__Directions__.
Each line of the material below that holds the word "Locate" needs to be copied.

__Records supplied__.
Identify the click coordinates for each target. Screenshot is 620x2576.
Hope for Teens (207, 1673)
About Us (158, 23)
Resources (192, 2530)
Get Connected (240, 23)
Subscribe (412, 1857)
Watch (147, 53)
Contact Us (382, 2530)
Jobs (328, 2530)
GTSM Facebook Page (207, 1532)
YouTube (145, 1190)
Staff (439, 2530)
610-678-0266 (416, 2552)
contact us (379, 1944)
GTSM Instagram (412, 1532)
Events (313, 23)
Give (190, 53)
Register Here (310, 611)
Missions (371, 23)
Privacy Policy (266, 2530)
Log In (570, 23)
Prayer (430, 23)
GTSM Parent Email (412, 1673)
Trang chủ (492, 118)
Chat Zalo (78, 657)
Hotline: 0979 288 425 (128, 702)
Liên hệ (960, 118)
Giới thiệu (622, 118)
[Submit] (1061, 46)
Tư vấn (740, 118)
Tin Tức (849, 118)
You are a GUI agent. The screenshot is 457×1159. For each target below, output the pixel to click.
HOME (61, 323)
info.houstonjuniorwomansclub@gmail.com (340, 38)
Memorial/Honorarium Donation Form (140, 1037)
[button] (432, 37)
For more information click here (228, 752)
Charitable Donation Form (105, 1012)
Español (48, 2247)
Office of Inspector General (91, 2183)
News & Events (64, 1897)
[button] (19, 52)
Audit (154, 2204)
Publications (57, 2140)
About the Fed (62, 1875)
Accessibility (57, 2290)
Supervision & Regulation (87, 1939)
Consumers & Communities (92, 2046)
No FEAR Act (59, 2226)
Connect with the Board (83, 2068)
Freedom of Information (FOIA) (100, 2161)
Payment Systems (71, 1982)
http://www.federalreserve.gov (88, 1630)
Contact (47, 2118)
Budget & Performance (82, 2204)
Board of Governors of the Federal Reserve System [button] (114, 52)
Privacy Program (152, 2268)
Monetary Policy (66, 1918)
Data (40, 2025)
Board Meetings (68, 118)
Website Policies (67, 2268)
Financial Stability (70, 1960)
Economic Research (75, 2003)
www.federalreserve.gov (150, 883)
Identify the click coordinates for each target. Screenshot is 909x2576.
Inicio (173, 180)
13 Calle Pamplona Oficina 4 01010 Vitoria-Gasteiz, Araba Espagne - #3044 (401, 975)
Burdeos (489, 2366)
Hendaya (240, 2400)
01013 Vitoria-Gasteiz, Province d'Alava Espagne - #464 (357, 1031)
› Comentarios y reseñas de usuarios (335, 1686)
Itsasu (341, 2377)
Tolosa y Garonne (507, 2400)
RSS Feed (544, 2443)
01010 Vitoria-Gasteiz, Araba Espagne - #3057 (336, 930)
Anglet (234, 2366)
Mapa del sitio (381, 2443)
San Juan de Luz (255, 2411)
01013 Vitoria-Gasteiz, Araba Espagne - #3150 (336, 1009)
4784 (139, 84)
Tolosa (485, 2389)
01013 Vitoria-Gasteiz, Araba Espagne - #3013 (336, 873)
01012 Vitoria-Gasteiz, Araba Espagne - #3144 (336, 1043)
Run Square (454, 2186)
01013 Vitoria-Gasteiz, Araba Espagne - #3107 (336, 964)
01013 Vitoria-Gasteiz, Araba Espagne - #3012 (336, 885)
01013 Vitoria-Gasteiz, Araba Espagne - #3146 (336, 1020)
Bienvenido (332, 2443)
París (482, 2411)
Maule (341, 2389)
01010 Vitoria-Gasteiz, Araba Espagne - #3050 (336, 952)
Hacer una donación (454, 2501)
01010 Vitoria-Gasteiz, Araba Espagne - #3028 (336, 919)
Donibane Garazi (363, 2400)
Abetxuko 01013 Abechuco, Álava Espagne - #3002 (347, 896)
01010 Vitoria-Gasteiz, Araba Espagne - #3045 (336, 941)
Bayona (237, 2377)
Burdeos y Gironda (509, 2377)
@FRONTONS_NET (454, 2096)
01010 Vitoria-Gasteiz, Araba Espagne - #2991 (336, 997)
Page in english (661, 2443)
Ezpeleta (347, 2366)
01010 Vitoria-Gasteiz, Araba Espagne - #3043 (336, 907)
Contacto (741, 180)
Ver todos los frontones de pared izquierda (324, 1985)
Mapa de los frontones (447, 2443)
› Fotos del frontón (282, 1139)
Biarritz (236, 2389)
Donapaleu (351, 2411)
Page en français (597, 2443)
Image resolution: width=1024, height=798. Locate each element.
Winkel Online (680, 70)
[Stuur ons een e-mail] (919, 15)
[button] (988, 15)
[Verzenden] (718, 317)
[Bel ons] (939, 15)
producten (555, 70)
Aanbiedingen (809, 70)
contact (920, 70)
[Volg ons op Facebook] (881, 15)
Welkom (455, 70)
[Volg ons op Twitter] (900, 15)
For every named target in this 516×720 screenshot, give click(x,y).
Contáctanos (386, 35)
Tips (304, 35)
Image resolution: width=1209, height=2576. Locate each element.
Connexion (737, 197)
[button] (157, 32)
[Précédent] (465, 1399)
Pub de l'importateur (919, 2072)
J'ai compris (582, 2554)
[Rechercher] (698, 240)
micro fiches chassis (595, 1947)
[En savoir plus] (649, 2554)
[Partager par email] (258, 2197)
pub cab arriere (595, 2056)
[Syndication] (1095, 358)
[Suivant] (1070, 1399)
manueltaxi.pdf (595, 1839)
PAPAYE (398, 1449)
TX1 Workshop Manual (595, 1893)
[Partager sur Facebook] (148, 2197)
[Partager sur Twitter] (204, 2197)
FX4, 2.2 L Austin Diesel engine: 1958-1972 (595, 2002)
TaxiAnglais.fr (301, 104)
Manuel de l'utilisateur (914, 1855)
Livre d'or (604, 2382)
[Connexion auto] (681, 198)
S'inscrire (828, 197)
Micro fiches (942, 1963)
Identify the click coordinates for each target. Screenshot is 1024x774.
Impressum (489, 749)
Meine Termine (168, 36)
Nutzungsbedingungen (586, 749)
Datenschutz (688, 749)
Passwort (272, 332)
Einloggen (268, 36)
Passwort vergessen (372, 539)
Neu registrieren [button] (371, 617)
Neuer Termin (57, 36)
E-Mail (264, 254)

__Response box__.
Image resolution: width=1024, height=798. Locate each element.
Image resolution: width=1209, height=2576. Locate each element.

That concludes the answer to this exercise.